Pubblicato da TerraRossa Edizioni arriva in libreria dal 15 Aprile il libro di Ezio Sinigaglia, scrittore per lettori stravaganti, come siamo noi, sudditi del Regno della Litweb.
Nel risvolto di copertina la casa editrice traccia una descrizione del lettore ideale per questo libro: "chi rinnega ogni pregiudizio, chi ha un'indole romantica o beffarda, chi non ha paura di ridere da solo mentre legge" dice anche altro di questo lettore ideale, nostalgico dei grandi affreschi narrativi del Novecento, ed in questa descrizione moltissimi di noi si ritroveranno.
Ascoltare Ezio Sinigaglia nel raccontare le sue traversie per pubblicare e distribuire più di trent'anni fa Il Pantarei è già una goduria che vorremmo vedere romanzata, ora dal cassetto di Ezio spunta questo giocoso atto teatrale, questa commedia che riporterebbe alle commedie antiche, alla Mandragola, sul licenzioso divertito degli inganni, con spunti di Terenzio, con rimandi plautini. Tutto un ricordo di antichi giochi letterari, fifty-fifty, appunto.
Già il significato del titolo ci dice su quale registro ci troviamo, non certo quello scolastico! Il soprannome che viene dato a Fifì, uomo amato dalla voce narrante, significa colui che per metà si concede e per metà si nega, ed è in questo gioco che vengono a svolgersi i fili delle azioni, i legami degli avvenimenti in una villa in Versilia, insieme ad altri personaggi "pittoreschi"
I personaggi principali con i loro nomi e soprannomi vengono presentati nelle prime pagine del romanzo, a parte, proprio come se ci fosse un maggiordomo alla porta del palazzo, o del romanzo, ed elencasse a voce alta gli invitati alla festa. Una festa danzante. Gli invitati hanno ognuno un particolare, una loro unicità, una stranezza.

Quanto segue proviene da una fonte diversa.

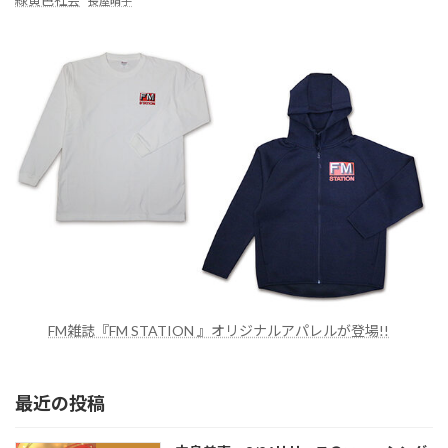
緑黄色社会
長屋晴子
FM雑誌『FM STATION 』オリジナルアパレルが登場!!
最近の投稿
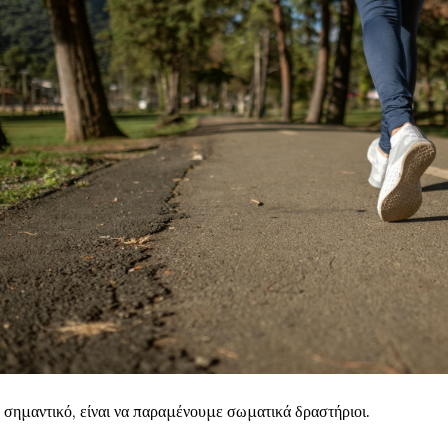
 σημαντικό, είναι να παραμένουμε σωματικά δραστήριοι.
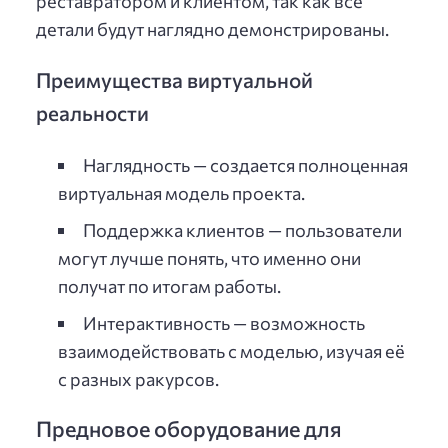
реставратором и клиентом, так как все
детали будут наглядно демонстрированы.
Преимущества виртуальной
реальности
Наглядность — создается полноценная
виртуальная модель проекта.
Поддержка клиентов — пользователи
могут лучше понять, что именно они
получат по итогам работы.
Интерактивность — возможность
взаимодействовать с моделью, изучая её
с разных ракурсов.
Предновое оборудование для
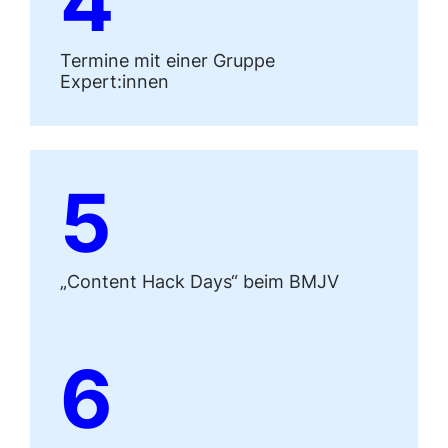
4
Termine mit einer Gruppe
Expert:innen
5
„Content Hack Days“ beim BMJV
6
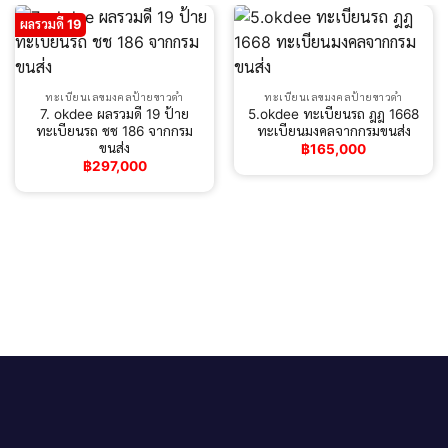
ผลรวมดี 19
ทะเบียนเลขมงคลป้ายขาวดำ
ทะเบียนเลขมงคลป้ายขาวดำ
7. okdee ผลรวมดี 19 ป้าย
5.okdee ทะเบียนรถ ฎฎ 1668
ทะเบียนรถ ชช 186 จากกรม
ทะเบียนมงคลจากกรมขนส่ง
ขนส่ง
฿
165,000
฿
297,000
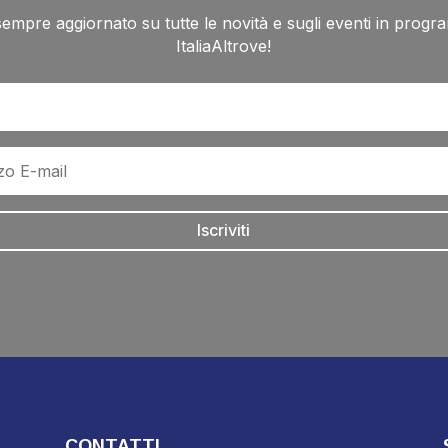
sempre aggiornato su tutte le novità e sugli eventi in progr
ItaliaAltrove!
Iscriviti
CONTATTI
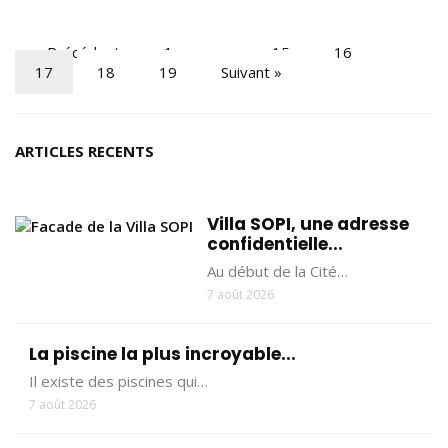
« Précédent
1
…
15
16
17
18
19
Suivant »
ARTICLES RECENTS
Villa SOPI, une adresse
confidentielle...
Au début de la Cité…
7 août 2026
La piscine la plus incroyable...
Il existe des piscines qui…
7 août 2026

Anche i capitoli in cui è suddiviso il libro, il testo teatrale, hanno titoli di una piacevolezza irridente, ed io me li ripeto e ve li ripeto per giocare con voi: L'eresia monofifita, L'idea Conerotica e il secondo genio in casa Freud, Sonatina facile, Sciadè Sulapì, Verboten.
Sciadè Sulapì è il vero e proprio motivo musicale del romanzo. Lo suona al pianoforte la madre del narratore. Logicamente io non ho idea di chi sia ma mi accorgo che è la musica della vita. "C'erano ospiti, quella sera. Accadeva di rado. Mia madre era molto socievole, mio padre assai poco. Gli ospiti rappresentavano il prevalere, raro, sporadico, della volontà materna su quella paterna. Perciò, quando c'erano ospiti, c'era musica."

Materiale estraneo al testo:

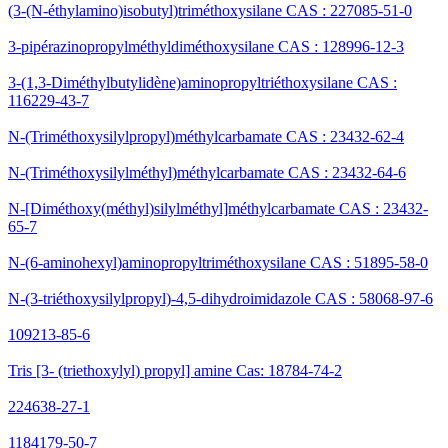
(3-(N-éthylamino)isobutyl)triméthoxysilane CAS : 227085-51-0
3-pipérazinopropylméthyldiméthoxysilane CAS : 128996-12-3
3-(1,3-Diméthylbutylidène)aminopropyltriéthoxysilane CAS :
116229-43-7
N-(Triméthoxysilylpropyl)méthylcarbamate CAS : 23432-62-4
N-(Triméthoxysilylméthyl)méthylcarbamate CAS : 23432-64-6
N-[Diméthoxy(méthyl)silylméthyl]méthylcarbamate CAS : 23432-
65-7
N-(6-aminohexyl)aminopropyltriméthoxysilane CAS : 51895-58-0
N-(3-triéthoxysilylpropyl)-4,5-dihydroimidazole CAS : 58068-97-6
109213-85-6
Tris [3- (triethoxylyl) propyl] amine Cas: 18784-74-2
224638-27-1
1184179-50-7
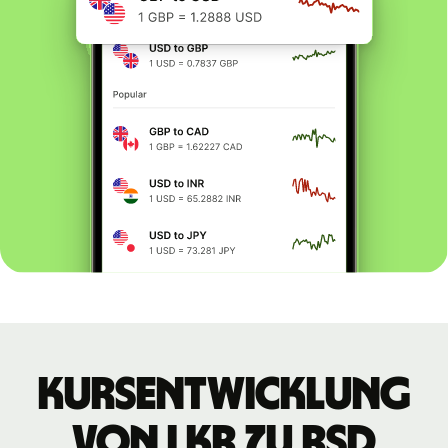
Kursentwicklung
von LKR zu RSD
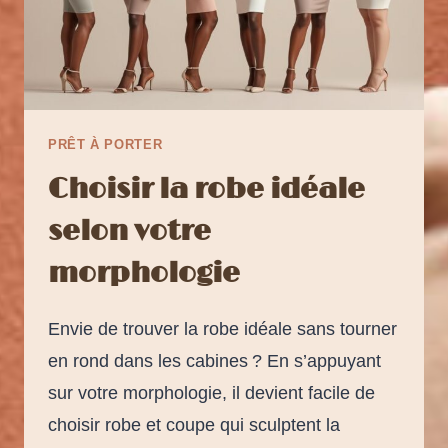
PRÊT À PORTER
Choisir la robe idéale
selon votre
morphologie
Envie de trouver la robe idéale sans tourner
en rond dans les cabines ? En s’appuyant
sur votre morphologie, il devient facile de
choisir robe et coupe qui sculptent la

"Entrò, liquida più che mai. Una musica d'acqua. Lieve, scrosciante, terribile. Mi trascinò via con sé. Subito. Senza respiro" e qui non posso ricopiare tutte le pagine da pagina 164 a pagina 169 per farvi sentire la musica, perché il libro riesce in varie magie, oltre a divertire vi farà sentire il pianoforte suonare, vi farà sentire la musica della meravigliosa esecuzione milanese di Sciadè Sulapì. "Suonò meravigliosamente, quella notte. Per me, per Fifì, per Calimero. Trascinò via ogni cosa. Fino alla foce. Sono risciacqui che a volte si rendono necessari. Eliminano le scorie, dissolvono i miraggi. Morriamo tutti, è opportuno ricordarlo. Morriamo tutti, e ben più di tre volte: a poco a poco, diventa un'abitudine"
Sciadè Sulapì suona per tutti noi, noi lettori del Regno della Litweb, suona per chi ancora sente suonare una musica nel romanzo in lettura.